Meisenheimer complexes: reaction of methoxide ions with 2-chloro-4,6-dinitroanisole in methanol and in methanol–dimethyl sulphoxide

Abstract

The reaction of methoxide ions with 2-chloro-4,6-dinitroanisole (VI) has been studied kinetically in methanol and in various MeOH–dimethyl sulphoxide (DMSO) mixtures by the stopped-flow method. When the DMSO concentration reaches 70%(w/w), the appearance of the classical Meisenheimer 1,1-complex (VII) is preceded by the fast formation of the thermodynamically less stable 1,3-complex (VIII) which is produced by the attack of MeO^– on the unsubstituted C-3 of (VI), and undergoes a rapid conversion into (VII). The interaction becomes still more complicated in the mixtures whose DMSO concentration is greater than 85%, where the initial formation of the 1,5-complex (IX) can be observed. The rate and equilibrium constants for the formation of the three sorts of complexes (VII)(k₃, K₃), (VIII)(k₂, K₂), and (IX)(k₁, K₁), and those for their decomposition (k_–3, k_–2, and k_–1) have been determined.

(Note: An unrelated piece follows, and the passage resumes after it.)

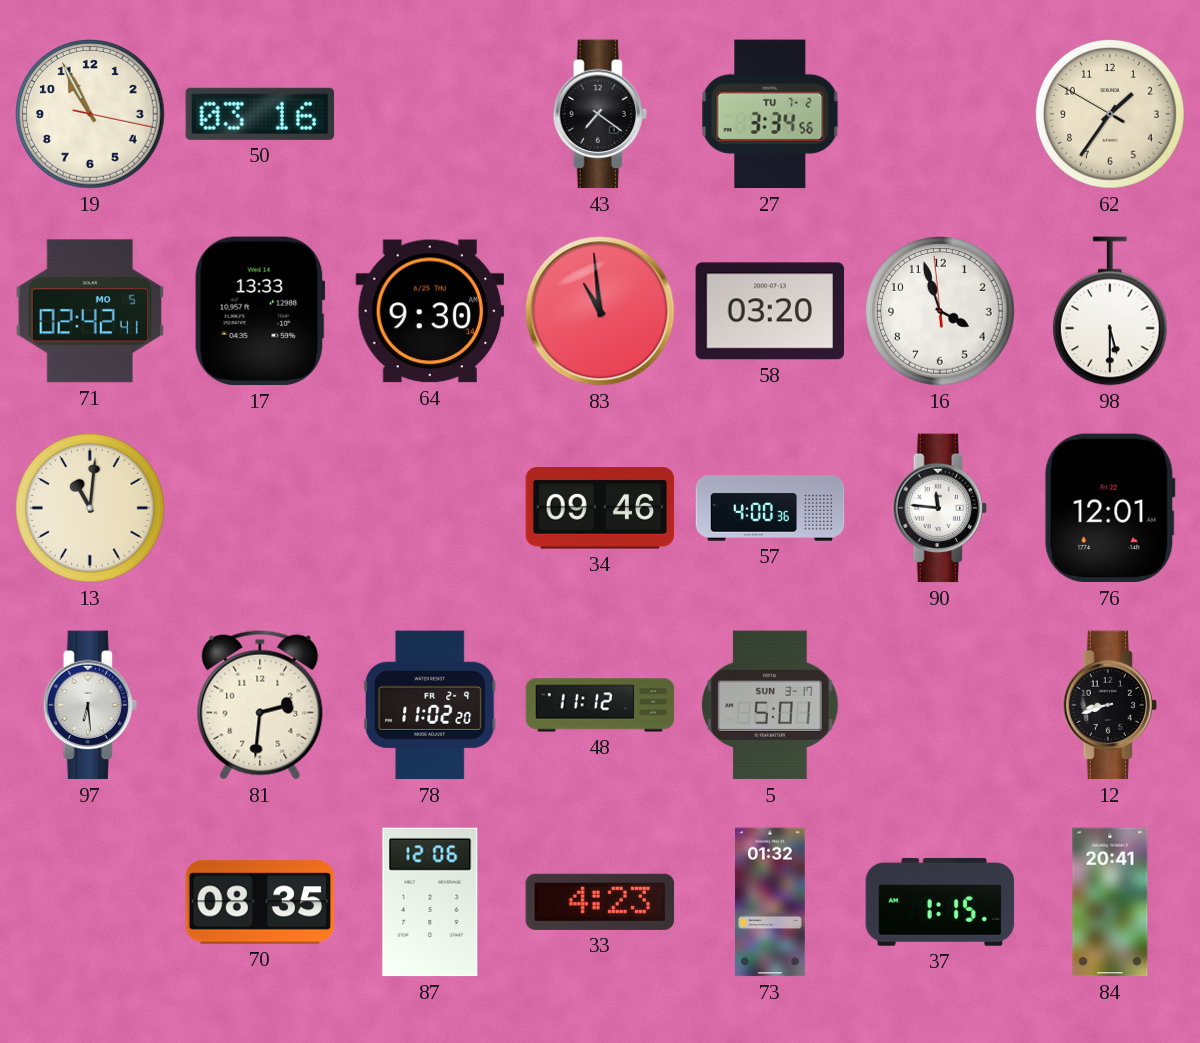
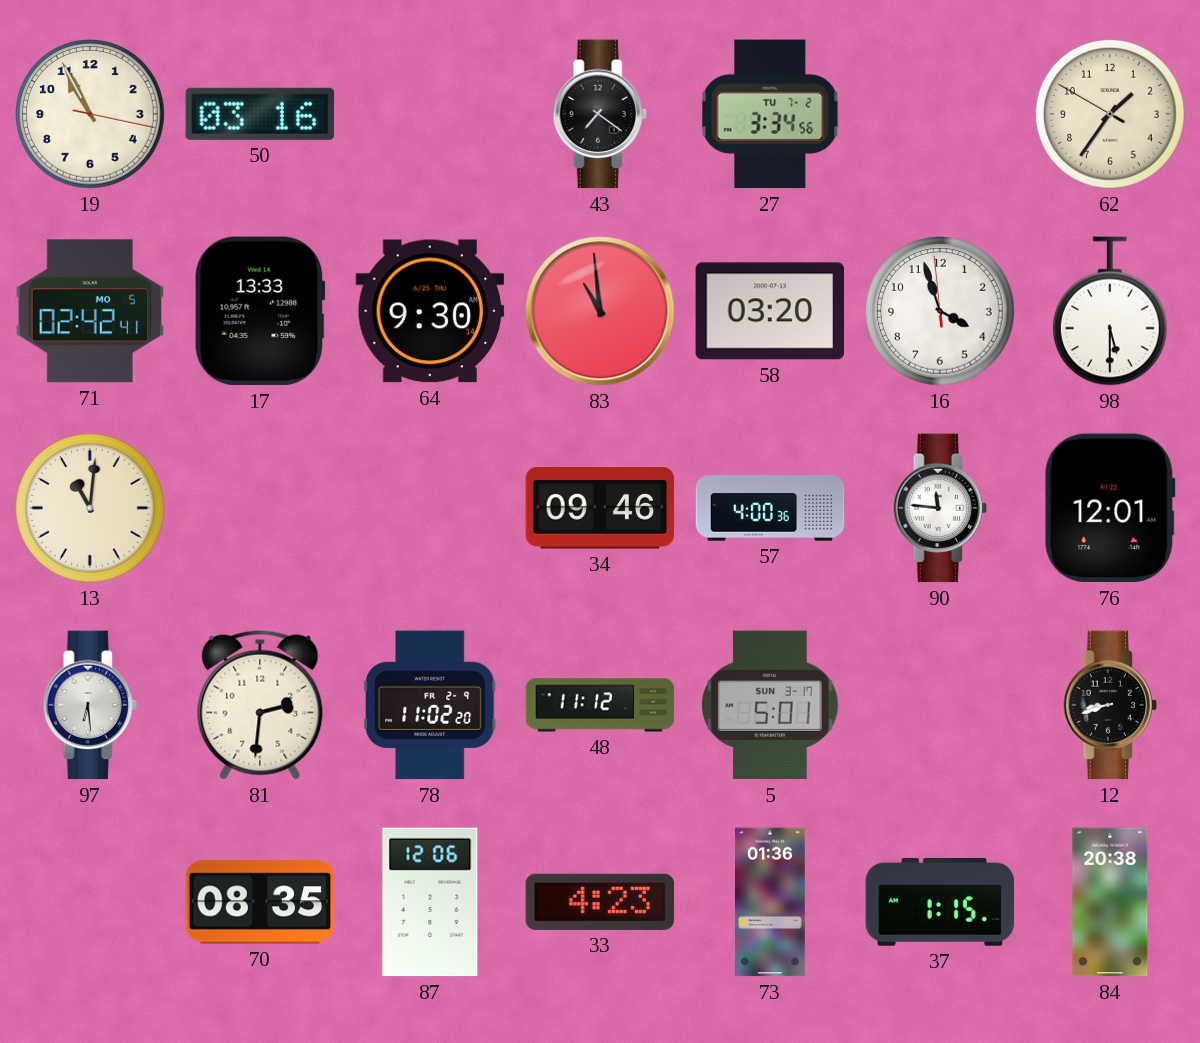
73: 01:32 -> 01:36
84: 20:41 -> 20:38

These data shed some light on the mechanism of the interaction and the factors affecting the stabilities of the complexes. Thus, it can be seen that the greater thermodynamic stability of the 1,3-complex (VIII) with respect to that of the 1,5-complex (IX) is essentially because it benefits from the strong delocalizing effect of a para-nitro-group.